I like the cold. There is something peculiar about it that seems to wake me up, gasping for air. Just walking outside on a day like today makes things seem ... vibrant; colorful; alive. The cold breaks my illusions of apathy.

Did I say apathy? It's excruciating. Everyone gets grey days once in a while: days when everyday tasks lose all sense of meaning and when the only thing worthwhile is sleeping in a warm, dark room. Or watching reruns of Dr. Who. But this apathy isn't a mere grey day. It's misty - the way the Cascades get in late autumn when the leaves are drifting off the trees like flakes of rust. When trees and cars and ladies walking their dogs loom out of a slight haze along a deserted road. Those days it's possible to believe that unicorns exist, that chivalry never died, and that distressing damsels may hike along the path enjoying the peaceful death of summer and suddenly find themselves swept up in an adventure.

I feel like one of those damsels right now, and have for a while. The things that, by all accounts, I should be concerning myself with simply hold no sway over me. College applications? Yeah, I should start thinking about those. Take the SAT again? That too. Scholarship essays or competitions? They'd be good to prepare for. Oh, and a job. I should get a regular job.

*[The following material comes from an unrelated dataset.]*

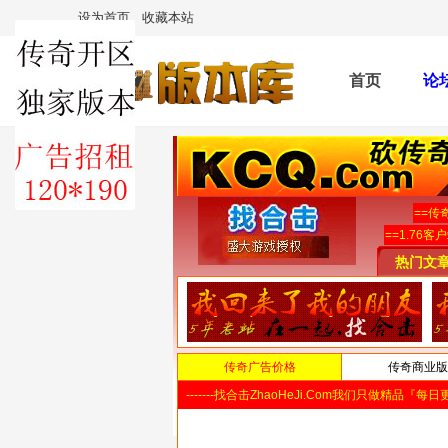
设为首页
收藏本站
首页
论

I simply can't stop stargazing to worry about the insects.

If life is an adventure, then the teenage years must be like climbing a mountain to get to the valley of middle age. I have nothing against the valley. It must be pleasant, or else so many people wouldn't be heading down into it. I can even see some stray adventures lurking behind copses and below bridges.

But I'm enjoying the difficulty of my climb. I just want to keep climbing, until I reach the top, and then the stars, and then universe. Some people, when they've gotten this far, bound up the final rise to enjoy the view from the top of the mountain. Not me. I enjoy the trees and the rock piles more.

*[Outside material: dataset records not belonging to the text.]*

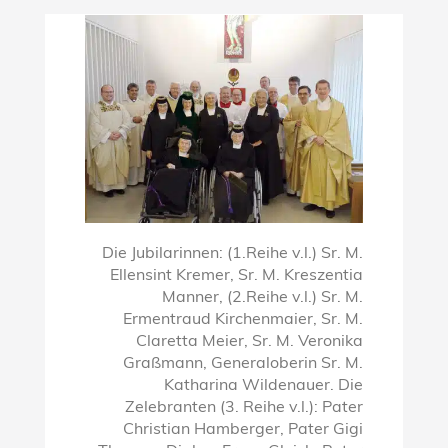
Die Jubilarinnen: (1.Reihe v.l.) Sr. M.
Ellensint Kremer, Sr. M. Kreszentia
Manner, (2.Reihe v.l.) Sr. M.
Ermentraud Kirchenmaier, Sr. M.
Claretta Meier, Sr. M. Veronika
Graßmann, Generaloberin Sr. M.
Katharina Wildenauer. Die
Zelebranten (3. Reihe v.l.): Pater
Christian Hamberger, Pater Gigi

I feel like something's wrong with me. There are certain people in my life who are trying to pull me ever on to the path, but the open mountainside is calling me: I want to climb. Get out of my way, I'm going up.

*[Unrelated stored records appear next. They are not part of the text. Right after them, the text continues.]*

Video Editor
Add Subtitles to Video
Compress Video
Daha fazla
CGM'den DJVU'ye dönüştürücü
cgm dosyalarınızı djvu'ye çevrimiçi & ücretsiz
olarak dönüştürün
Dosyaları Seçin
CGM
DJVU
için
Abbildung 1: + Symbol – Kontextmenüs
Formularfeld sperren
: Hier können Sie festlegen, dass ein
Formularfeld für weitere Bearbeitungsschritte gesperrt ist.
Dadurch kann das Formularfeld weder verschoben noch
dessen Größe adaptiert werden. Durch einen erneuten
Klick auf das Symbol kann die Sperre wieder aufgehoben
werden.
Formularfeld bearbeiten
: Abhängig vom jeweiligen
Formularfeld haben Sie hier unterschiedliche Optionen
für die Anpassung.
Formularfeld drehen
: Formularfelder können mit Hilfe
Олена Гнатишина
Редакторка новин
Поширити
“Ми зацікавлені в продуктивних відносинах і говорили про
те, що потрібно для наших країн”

There's nothing wrong with going to college, getting a "real" job, getting married, joining the PTA. Except, I don't have the practical dreams that will adequately prepare me for a future filled with jobs, marriage, the obligatory minivan.

It's fine if you have those dreams. There's a reason we have that tradition. But I want to live in the cold. I want to live in the frigid, breath-stealing, vital, exuberant cold of life. 

And so, these certain people, many of whom I respect immensely, do me a great disservice. The path is comfort, the path is warmth, the path is complacency and decay and the surrendering of the undisclosed desires in my heart.

I have this excruciating apathy about the things that should matter to me. Increasingly, I've come to the realisation that I will never be content in the warmth of the expected. Yesterday on the bus, a man noticed my violin case. He asked if I ever played on the street for money.

"Why play for money when you could play for joy?"

I want the tingling, burning, pleasant touch of frost upon my face. I want to join my dreams in the stars, not content to summit the next rise, but to summit my own Everest. I want to live in the cold for the rest of my life.